Convert diameter to meters: $d = 80 \text{ cm} = 0.80 \text{ m}$
Formula: $C = \pi d$
Substitute: $C = 3.14 \times 0.80 \text{ m}$
Calculate: $C = 2.512 \text{ m}$
Answer: It travels 2.512 meters in one rotation.
b) Total distance traveled in 25 spins?
Total distance: Distance per rotation $\times$ Number of spins
Substitute: Total distance = $2.512 \text{ m} \times 25$
Calculate: Total distance = $62.8 \text{ m}$
Answer: The total distance is 62.8 meters.
Problem 10: The Rain Puddle
Given: Radius ($r$) = 0.75 meters.
a) What is the area covered by the puddle?
Formula: $A = \pi r^2$
Substitute: $A = 3.14 \times (0.75 \text{ m})^2 = 3.14 \times 0.5625 \text{ m}^2$
Calculate: $A \approx 1.76625 \text{ m}^2$
Answer: The area is approximately 1.77 m².
b) How long until it evaporates at 0.1 m²/hour?
Time: Total Area / Rate of evaporation
Substitute: Time = $1.76625 \text{ m}^2 / (0.1 \text{ m}^2/\text{hour})$
Calculate: Time = $17.6625$ hours
Answer: It will take approximately 17.7 hours to evaporate.
Problem 11: The Circular Target
Given: Target diameter ($d_T$) = 60 cm, Bullseye diameter ($d_B$) = 10 cm.
a) What is the area of the entire target?
Target Radius ($r_T = d_T / 2$): $r_T = 60 / 2 = 30$ cm
Formula: $A_T = \pi r_T^2$
Substitute: $A_T = 3.14 \times (30 \text{ cm})^2 = 3.14 \times 900 \text{ cm}^2$
Calculate: $A_T = 2826 \text{ cm}^2$
Answer: The area of the entire target is 2826 cm².
b) What is the area of the bullseye?
Bullseye Radius ($r_B = d_B / 2$): $r_B = 10 / 2 = 5$ cm
Formula: $A_B = \pi r_B^2$
Substitute: $A_B = 3.14 \times (5 \text{ cm})^2 = 3.14 \times 25 \text{ cm}^2$
Calculate: $A_B = 78.5 \text{ cm}^2$
Answer: The area of the bullseye is 78.5 cm².
c) What is the area of the target outside the bullseye?
Area Outside: Total Area - Bullseye Area
Substitute: Area Outside = $A_T - A_B = 2826 \text{ cm}^2 - 78.5 \text{ cm}^2$
Calculate: Area Outside = $2747.5 \text{ cm}^2$
Answer: The area outside the bullseye is 2747.5 cm².
Problem 12: The Bicycle Wheel
Given: Diameter ($d$) = 66 cm.
a) What is the circumference of the bicycle wheel?
Formula: $C = \pi d$
Substitute: $C = 3.14 \times 66 \text{ cm}$
Calculate: $C = 207.24 \text{ cm}$
Answer: The circumference is 207.24 cm.
b) How many rotations will the wheel make if the bicycle travels 100 meters?
Convert units: Distance = 100 m = 10000 cm.
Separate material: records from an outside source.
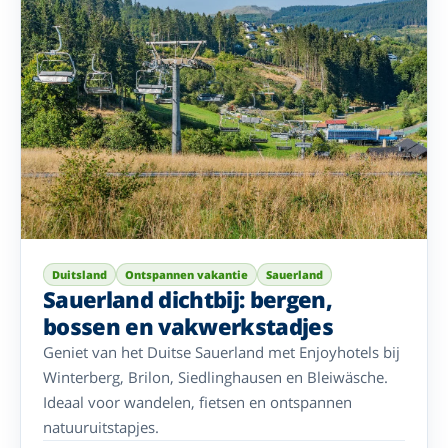
Duitsland
Ontspannen vakantie
Sauerland
Sauerland dichtbij: bergen,
bossen en vakwerkstadjes
Geniet van het Duitse Sauerland met Enjoyhotels bij
Winterberg, Brilon, Siedlinghausen en Bleiwäsche.
Ideaal voor wandelen, fietsen en ontspannen
natuuruitstapjes.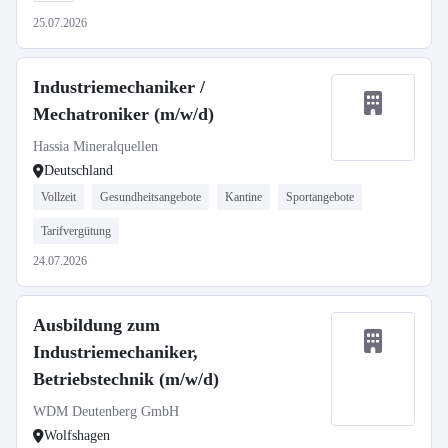
25.07.2026
Industriemechaniker /
Mechatroniker (m/w/d)
Hassia Mineralquellen
Deutschland
Vollzeit
Gesundheitsangebote
Kantine
Sportangebote
Tarifvergütung
24.07.2026
Ausbildung zum
Industriemechaniker,
Betriebstechnik (m/w/d)
WDM Deutenberg GmbH
Wolfshagen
Circumference = 207.24 cm.
(Alternatively: Distance = 100 m. Circumference = 2.0724 m)
Number of rotations: Total Distance / Circumference
Substitute (using cm): Rotations = $10000 \text{ cm} / 207.24 \text{ cm/rotation}$
Calculate: Rotations $\approx 48.25...$
Round to the nearest whole number.
Answer: The wheel will make approximately 48 rotations.
Problem 13: The Circular Table and Tablecloth
Given: Table diameter ($d_{table}$) = 1.2 meters. Overhang = 20 cm.
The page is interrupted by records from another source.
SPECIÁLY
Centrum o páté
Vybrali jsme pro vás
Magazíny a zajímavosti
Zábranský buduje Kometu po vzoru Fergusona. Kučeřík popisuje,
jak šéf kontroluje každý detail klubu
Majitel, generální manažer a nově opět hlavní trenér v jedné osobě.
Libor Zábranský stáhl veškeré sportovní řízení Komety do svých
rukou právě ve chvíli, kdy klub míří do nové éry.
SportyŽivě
a) What is the diameter of the tablecloth?
Convert overhang to meters: 20 cm = 0.20 m.
The diameter includes the table plus overhang on *both* sides.
Diameter tablecloth ($d_{cloth}$): $d_{table} + 2 \times \text{overhang}$
Substitute: $d_{cloth} = 1.2 \text{ m} + 2 \times 0.20 \text{ m} = 1.2 \text{ m} + 0.40 \text{ m}$
Calculate: $d_{cloth} = 1.6 \text{ m}$
Answer: The diameter of the tablecloth is 1.6 meters.
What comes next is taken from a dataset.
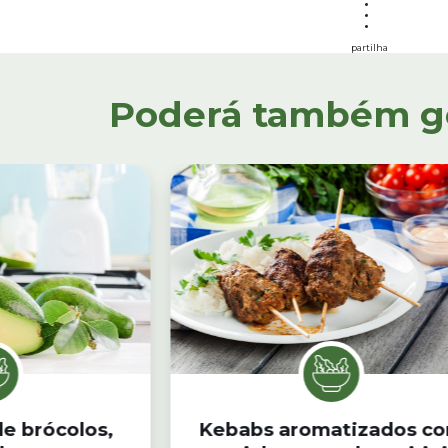
partilha
Poderá também gos
e brócolos,
Kebabs aromatizados c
b) What is the area of the tablecloth?
Tablecloth Radius ($r_{cloth}$): $d_{cloth} / 2 = 1.6 \text{ m} / 2 = 0.8 \text{ m}$
Formula: $A_{cloth} = \pi r_{cloth}^2$
Substitute: $A_{cloth} = 3.14 \times (0.8 \text{ m})^2 = 3.14 \times 0.64 \text{ m}^2$
Calculate: $A_{cloth} = 2.0096 \text{ m}^2$
Answer: The area of the tablecloth is approximately 2.01 m².
Problem 14: Nickel vs. Dime
Given: Nickel radius ($r_N$) = 1.06 cm, Dime radius ($r_D$) = 0.94 cm.
a) What is the circumference of the nickel?
Formula: $C_N = 2 \pi r_N$
Substitute: $C_N = 2 \times 3.14 \times 1.06 \text{ cm}$
Calculate: $C_N \approx 6.6568 \text{ cm}$
Answer: The circumference of the nickel is approximately 6.66 cm.
b) What is the circumference of the dime?
Formula: $C_D = 2 \pi r_D$
Substitute: $C_D = 2 \times 3.14 \times 0.94 \text{ cm}$
Calculate: $C_D \approx 5.9032 \text{ cm}$
Answer: The circumference of the dime is approximately 5.90 cm.
c) What is the difference in their circumferences?
Difference: $C_N - C_D$
Substitute: Difference = $6.6568 \text{ cm} - 5.9032 \text{ cm}$
Calculate: Difference = $0.7536 \text{ cm}$
Answer: The difference is approximately 0.75 cm.
Problem 15: Sprinkler on the Lawn
Given: Lawn radius ($r_{lawn}$) = 8 meters, Sprinkler water radius ($r_{water}$) = 5 meters.
a) What is the area of the lawn watered by the sprinkler?
This is the area the water covers.
Formula: $A_{water} = \pi r_{water}^2$
Substitute: $A_{water} = 3.14 \times (5 \text{ m})^2 = 3.14 \times 25 \text{ m}^2$
Calculate: $A_{water} = 78.5 \text{ m}^2$
Answer: The watered area is 78.5 m².
b) What is the area of the lawn that is not watered?
Calculate total lawn area ($A_{lawn} = \pi r_{lawn}^2$):
Substitute: $A_{lawn} = 3.14 \times (8 \text{ m})^2 = 3.14 \times 64 \text{ m}^2$
Calculate: $A_{lawn} = 200.96 \text{ m}^2$
Calculate unwatered area: $A_{lawn} - A_{water}$
Substitute: Unwatered Area = $200.96 \text{ m}^2 - 78.5 \text{ m}^2$
Calculate: Unwatered Area = $122.46 \text{ m}^2$
Answer: The area not watered is 122.46 m².